▶ EXERCISE GOAL
Each line with the word "Start" must appear in the answer, copied from the records.

= Beginning of Section =

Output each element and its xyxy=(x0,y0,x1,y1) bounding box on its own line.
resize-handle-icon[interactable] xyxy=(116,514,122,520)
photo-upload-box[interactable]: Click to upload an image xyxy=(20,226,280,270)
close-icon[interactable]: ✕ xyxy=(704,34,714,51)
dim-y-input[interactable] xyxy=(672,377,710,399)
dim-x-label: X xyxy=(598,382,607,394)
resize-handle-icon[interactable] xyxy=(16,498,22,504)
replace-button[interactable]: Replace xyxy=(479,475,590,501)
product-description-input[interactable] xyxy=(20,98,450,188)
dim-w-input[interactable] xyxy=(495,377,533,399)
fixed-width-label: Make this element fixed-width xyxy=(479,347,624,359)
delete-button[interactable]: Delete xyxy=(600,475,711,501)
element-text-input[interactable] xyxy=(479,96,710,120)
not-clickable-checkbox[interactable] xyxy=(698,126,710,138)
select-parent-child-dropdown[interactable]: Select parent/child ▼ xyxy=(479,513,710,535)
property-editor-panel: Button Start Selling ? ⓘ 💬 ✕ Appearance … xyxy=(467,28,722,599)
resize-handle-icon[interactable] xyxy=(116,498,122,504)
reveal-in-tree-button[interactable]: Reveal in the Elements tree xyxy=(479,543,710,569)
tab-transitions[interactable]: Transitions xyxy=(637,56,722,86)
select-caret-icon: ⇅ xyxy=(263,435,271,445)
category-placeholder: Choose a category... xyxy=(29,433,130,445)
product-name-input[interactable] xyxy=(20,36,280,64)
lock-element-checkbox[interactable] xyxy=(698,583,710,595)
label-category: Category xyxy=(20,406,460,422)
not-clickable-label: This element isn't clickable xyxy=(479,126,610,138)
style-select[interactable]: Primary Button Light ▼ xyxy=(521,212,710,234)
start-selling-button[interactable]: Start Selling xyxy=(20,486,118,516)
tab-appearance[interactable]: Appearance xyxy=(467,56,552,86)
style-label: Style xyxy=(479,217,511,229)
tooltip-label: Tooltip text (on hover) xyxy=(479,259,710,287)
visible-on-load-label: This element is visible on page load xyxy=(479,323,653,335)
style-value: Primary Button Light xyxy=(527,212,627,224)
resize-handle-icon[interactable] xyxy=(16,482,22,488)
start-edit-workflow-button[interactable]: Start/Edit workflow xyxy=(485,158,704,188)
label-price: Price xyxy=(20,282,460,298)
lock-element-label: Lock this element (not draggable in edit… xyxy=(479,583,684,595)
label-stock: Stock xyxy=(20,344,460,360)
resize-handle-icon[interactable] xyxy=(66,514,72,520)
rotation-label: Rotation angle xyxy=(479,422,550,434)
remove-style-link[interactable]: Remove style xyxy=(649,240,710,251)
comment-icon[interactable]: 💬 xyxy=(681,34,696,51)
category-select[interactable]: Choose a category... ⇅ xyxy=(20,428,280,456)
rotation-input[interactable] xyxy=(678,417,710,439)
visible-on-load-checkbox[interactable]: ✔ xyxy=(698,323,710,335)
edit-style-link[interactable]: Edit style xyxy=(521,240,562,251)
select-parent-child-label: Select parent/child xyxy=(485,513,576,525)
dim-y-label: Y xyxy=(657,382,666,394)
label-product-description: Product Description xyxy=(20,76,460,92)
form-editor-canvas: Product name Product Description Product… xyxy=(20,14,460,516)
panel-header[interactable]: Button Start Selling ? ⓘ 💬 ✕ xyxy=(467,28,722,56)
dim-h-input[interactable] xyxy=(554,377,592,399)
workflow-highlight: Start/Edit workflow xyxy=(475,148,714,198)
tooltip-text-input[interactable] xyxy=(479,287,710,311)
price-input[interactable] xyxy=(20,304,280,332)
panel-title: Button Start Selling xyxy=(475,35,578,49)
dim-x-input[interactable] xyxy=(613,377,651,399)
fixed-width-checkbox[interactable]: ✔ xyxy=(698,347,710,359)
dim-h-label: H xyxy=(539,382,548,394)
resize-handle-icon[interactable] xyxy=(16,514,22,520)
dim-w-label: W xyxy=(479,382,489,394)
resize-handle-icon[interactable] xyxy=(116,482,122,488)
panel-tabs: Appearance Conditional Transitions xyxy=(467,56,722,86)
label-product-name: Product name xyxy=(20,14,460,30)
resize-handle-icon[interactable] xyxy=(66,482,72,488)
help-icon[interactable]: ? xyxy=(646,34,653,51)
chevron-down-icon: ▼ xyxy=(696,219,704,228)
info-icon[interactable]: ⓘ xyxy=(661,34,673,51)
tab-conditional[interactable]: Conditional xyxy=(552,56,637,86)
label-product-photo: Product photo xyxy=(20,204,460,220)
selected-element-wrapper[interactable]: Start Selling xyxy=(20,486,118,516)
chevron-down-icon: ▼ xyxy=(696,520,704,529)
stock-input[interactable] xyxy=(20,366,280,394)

= End of Section =

▶ COMPLETED EXERCISE
property-editor-panel: Button Start Selling ? ⓘ 💬 ✕ Appearance … xyxy=(467,28,722,599)
start-selling-button[interactable]: Start Selling xyxy=(20,486,118,516)
start-edit-workflow-button[interactable]: Start/Edit workflow xyxy=(485,158,704,188)
panel-header[interactable]: Button Start Selling ? ⓘ 💬 ✕ xyxy=(467,28,722,56)
workflow-highlight: Start/Edit workflow xyxy=(475,148,714,198)
panel-title: Button Start Selling xyxy=(475,35,578,49)
selected-element-wrapper[interactable]: Start Selling xyxy=(20,486,118,516)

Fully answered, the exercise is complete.